Just as you are (injured, softer, and all).


  • K Z

    Props to you for being present and holding space for the dichotomy. We are never one thing, but so often only identified or labeled as one: Active, sedentary, healthy, unfit, etc. truthfully never being 100% of any of them.
    Keep up the good work and happy ❤️‍🩹

  • Olivia

    Thank you for sharing your story. I’ve struggled with this too especially during pregnancy. Seeing women who could run during their pregnancy and workout while I was not able to. Sending love to you as you continue to heal.

  • Nancy

    Thank you for sharing your story and how you are moving forward. Injuries and life changes are hard. I am a 63 year old female. I run or workout at the gym most days. Like you, daily exercise and activity is so important to me. I have experienced injury and relate to your thoughts on how to navigate all that is recovery and starting again.
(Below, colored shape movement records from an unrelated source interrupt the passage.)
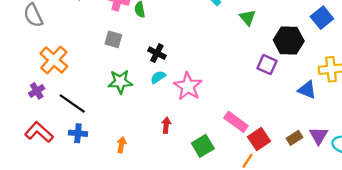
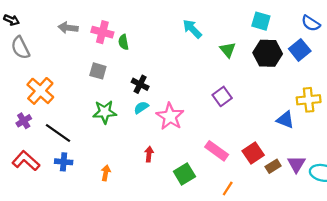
black hexagon: (289, 41) -> (268, 53), moved
purple square: (267, 65) -> (222, 96), moved, turned 30
red square: (259, 139) -> (253, 153), moved

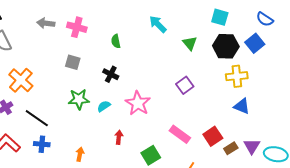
green semicircle: (123, 42) -> (116, 41), moved
yellow cross: (309, 100) -> (237, 76), moved
cyan semicircle: (141, 108) -> (104, 106), moved

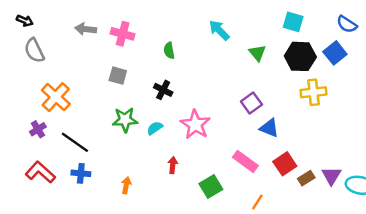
blue triangle: (242, 106) -> (269, 128), moved

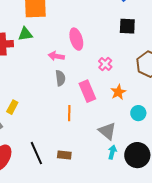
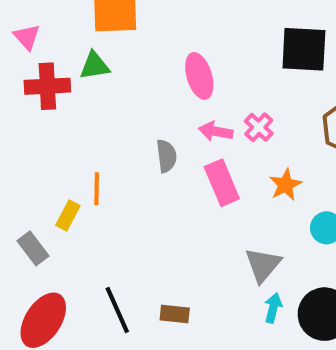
black square: (127, 26) -> (304, 49), size x1.4
pink arrow: (56, 56) -> (216, 131), moved
orange line: (69, 113) -> (97, 189), moved
gray triangle: (107, 131) -> (263, 265), turned 30

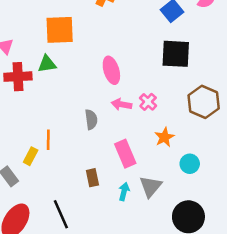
pink rectangle: (222, 183) -> (125, 154), moved
cyan arrow: (273, 308) -> (124, 192), moved
brown rectangle: (175, 314) -> (92, 178), moved, turned 72

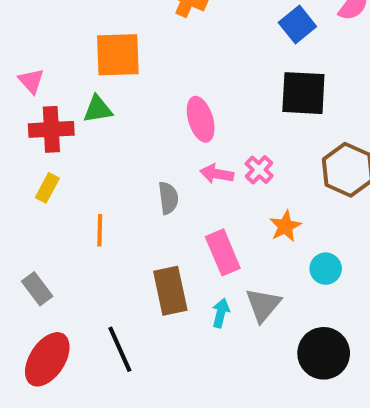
yellow rectangle: (31, 156) -> (47, 188), moved
brown rectangle: (92, 178) -> (170, 291), size x1.6

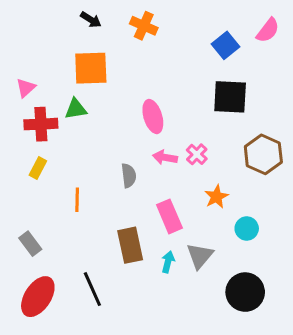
pink triangle: (31, 81) -> (26, 88), turned 30

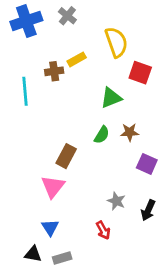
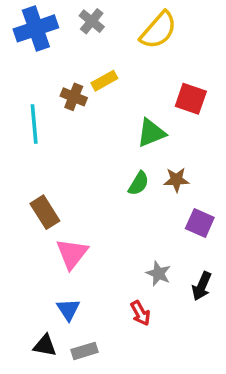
yellow semicircle: (116, 42) -> (158, 30), moved, turned 60
brown cross: (54, 71) -> (74, 97), turned 30
brown rectangle: (66, 156) -> (45, 212), moved, turned -60

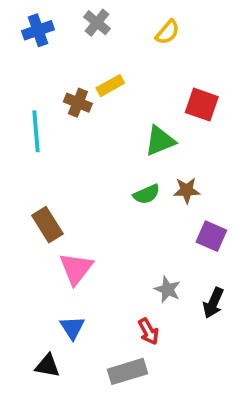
blue cross: (36, 28) -> (38, 30), size x0.7
yellow semicircle: (158, 30) -> (168, 32), size x0.6
green semicircle: (139, 183) -> (147, 194), turned 35
gray rectangle: (85, 351) -> (128, 371), moved, size x1.4

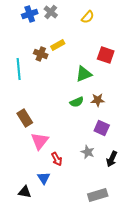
blue cross: (38, 30) -> (30, 14), moved
purple square: (211, 236) -> (102, 128), moved
blue triangle: (72, 328) -> (44, 178), moved
red arrow: (148, 331) -> (57, 159), moved
gray rectangle: (128, 371) -> (98, 195), moved

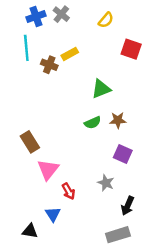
red square: (106, 55) -> (131, 49), moved
cyan line: (19, 69) -> (26, 48), moved
black arrow: (112, 159) -> (128, 206), moved

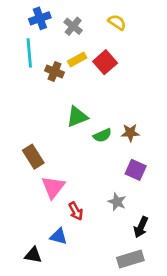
gray cross: (61, 14) -> (73, 26), moved
yellow semicircle: (106, 20) -> (117, 22), turned -98
red square: (131, 49) -> (105, 62), moved, turned 30
green triangle: (101, 89) -> (77, 117), moved
blue triangle: (53, 214) -> (59, 236), turned -42

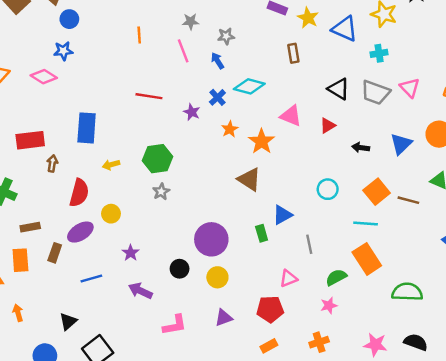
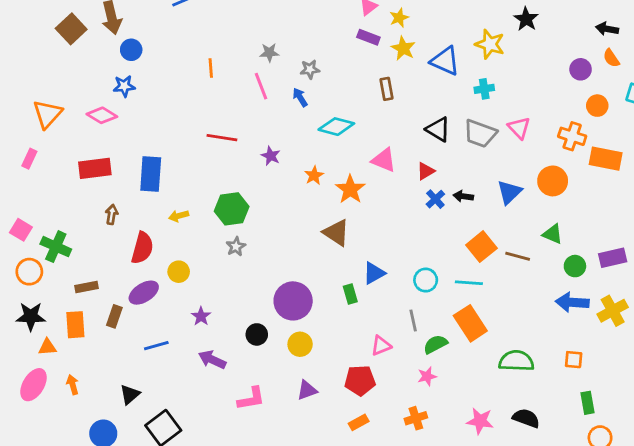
blue cross: (217, 97) -> (435, 199), moved
red rectangle: (30, 140) -> (95, 168), moved
cyan circle: (328, 189) -> (426, 280), moved
gray line: (309, 244) -> (413, 321), moved

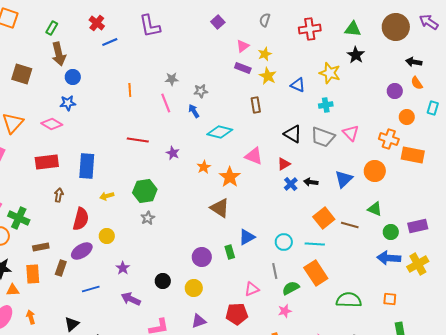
brown square: (71, 29) -> (22, 74), moved, turned -30
blue triangle: (445, 61) -> (298, 85), size x0.7
purple circle: (293, 301) -> (202, 257), moved, size x0.7

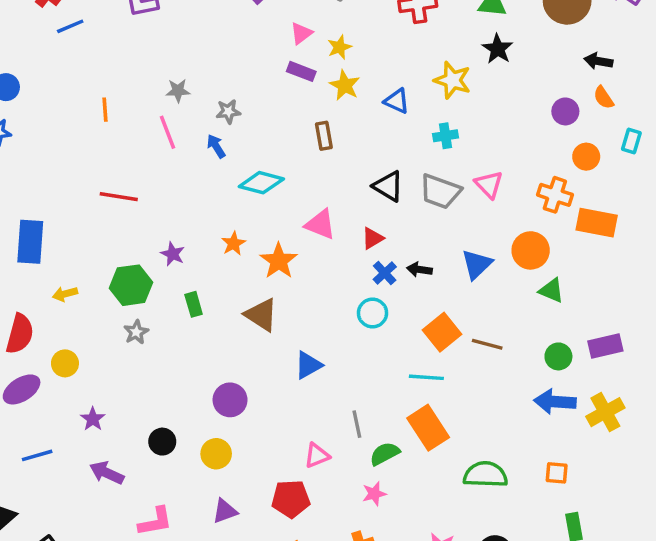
purple star: (173, 153) -> (173, 254), moved
green triangle: (375, 209) -> (551, 290), moved
cyan circle: (284, 242) -> (372, 313), moved
green rectangle: (230, 252) -> (194, 304), moved

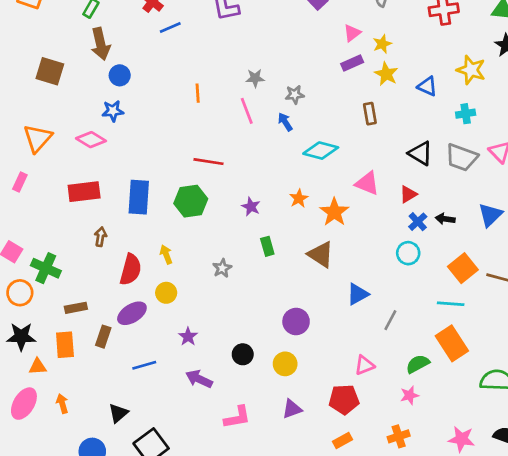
purple rectangle: (301, 71) -> (352, 63), turned -45
green hexagon: (131, 285) -> (191, 201), moved
yellow arrow: (65, 294) -> (166, 254), moved, turned 84
gray line: (357, 424) -> (390, 320), moved, turned 40

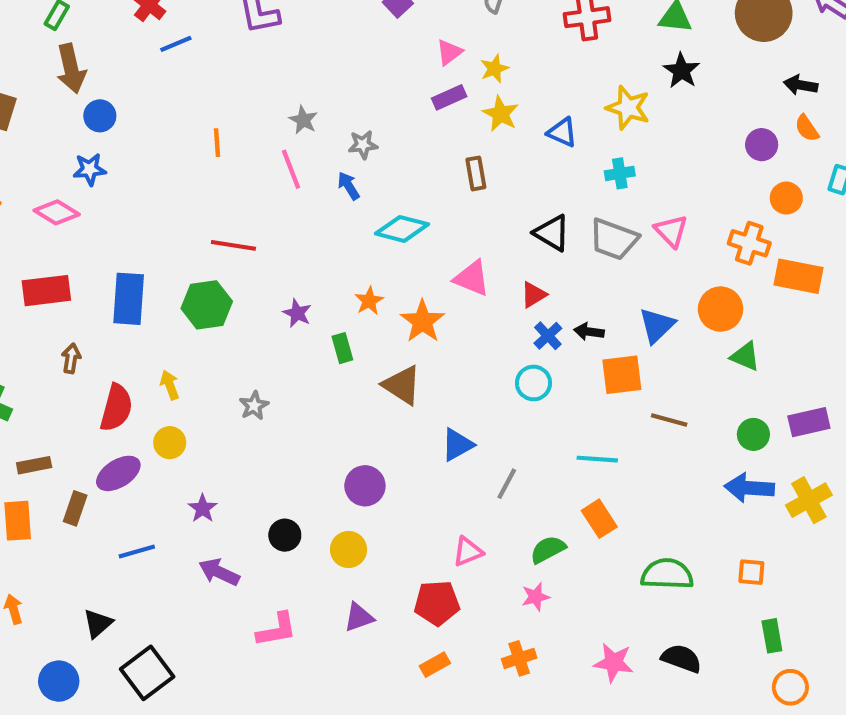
gray star: (255, 78) -> (303, 120), turned 30
green rectangle: (267, 246) -> (342, 348), moved
orange square: (463, 268) -> (622, 375), moved, turned 32
orange rectangle: (452, 343) -> (599, 519), size x0.7

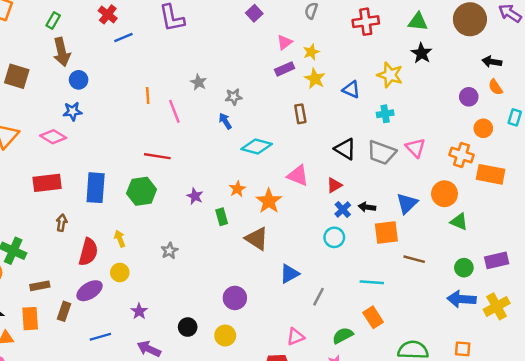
pink line: (291, 169) -> (174, 111), moved

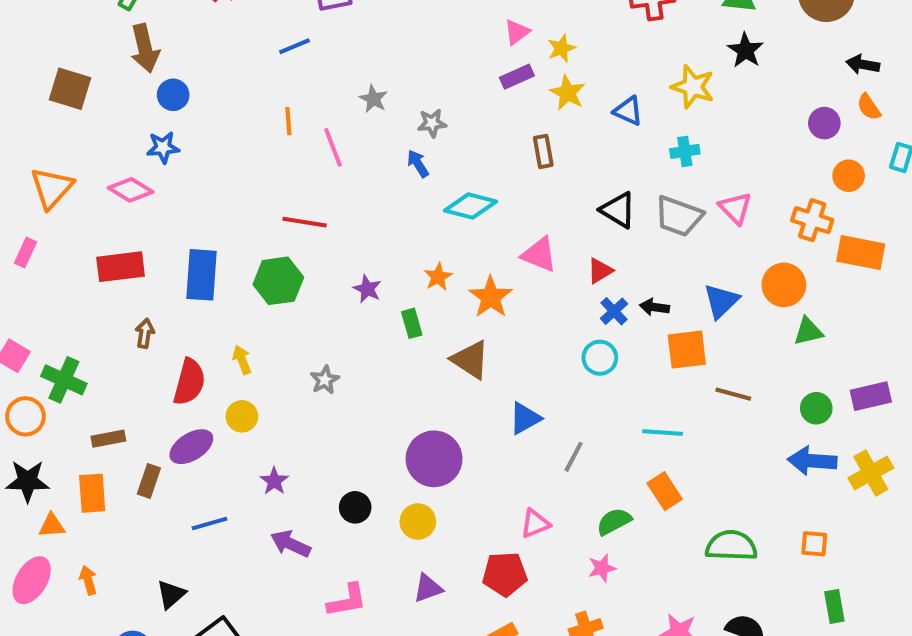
blue line: (123, 37) -> (294, 46), moved
green triangle: (459, 222) -> (808, 331), turned -36
purple circle: (235, 298) -> (434, 459), size x1.4

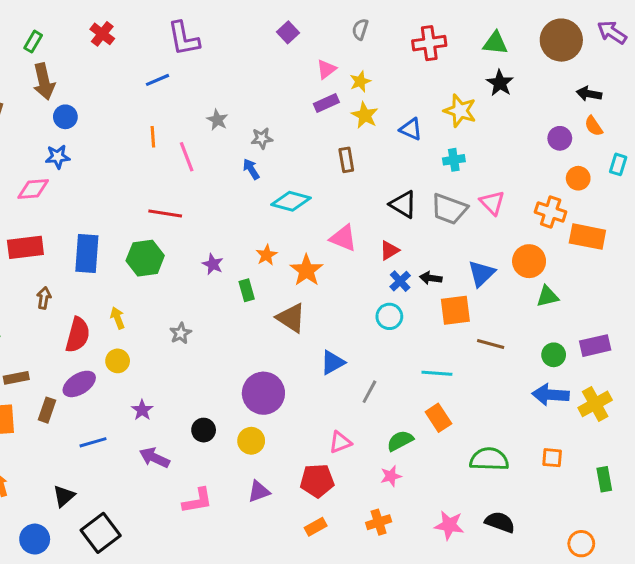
pink diamond: (131, 190) -> (33, 189), turned -36
green rectangle: (834, 606) -> (604, 479), moved

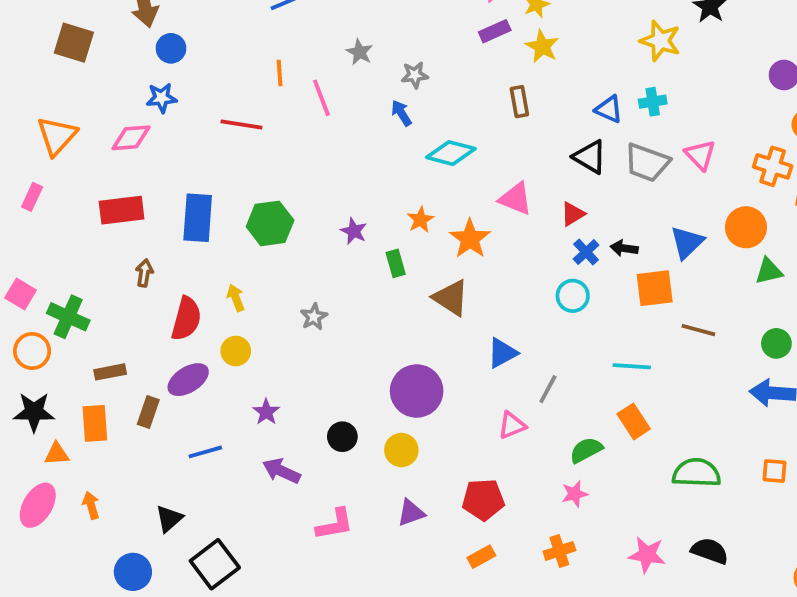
blue triangle: (411, 129) -> (609, 109), moved
red line: (165, 214) -> (241, 124), moved
pink triangle: (340, 442) -> (512, 425), moved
I also have experienced injury (decades ago, severe plantar fasciitis in both feet at the same time) and at another time, a huge life change (moving to be closer to aging parents who had physical and mental needs which were significant). My full time job and caring for my parents before work and after work limited any workout time for me. Plus, living in a new place where outdoor activities are not a priority for others (no trails or safe running/cycling routes, lighting, etc.) took a toll on me. I love my parents and wouldn’t change the part about being their caregiver during the years when they depended on and needed me. The adjustment to this new life included me learning how to be ‘okay’ with a change in working out, running, cycling and also appreciating how resilient my body is. I’m learning to love running and working out in this place and I’m learning to love my aging body and what it is still capable of. I can do the distance running I have always enjoyed but my pace is not what I knew decades ago. Honestly, I appreciate my health and my body in a much richer way now, if that makes any sense. I encourage everyone to incorporate daily exercise and healthy eating habits into their life and to appreciate the blessings which are often unseen (for example, injuries and life changes can be blessings….).

  • Becky

    Thanks for sharing this personal journey and best of luck in recovery in all areas. I wanted to pass along Intuitive Eating as a book, site, framework for making peace with food, listening to yourself, and strengthening self-compassion. It really speaks to me and I hope more women explore it.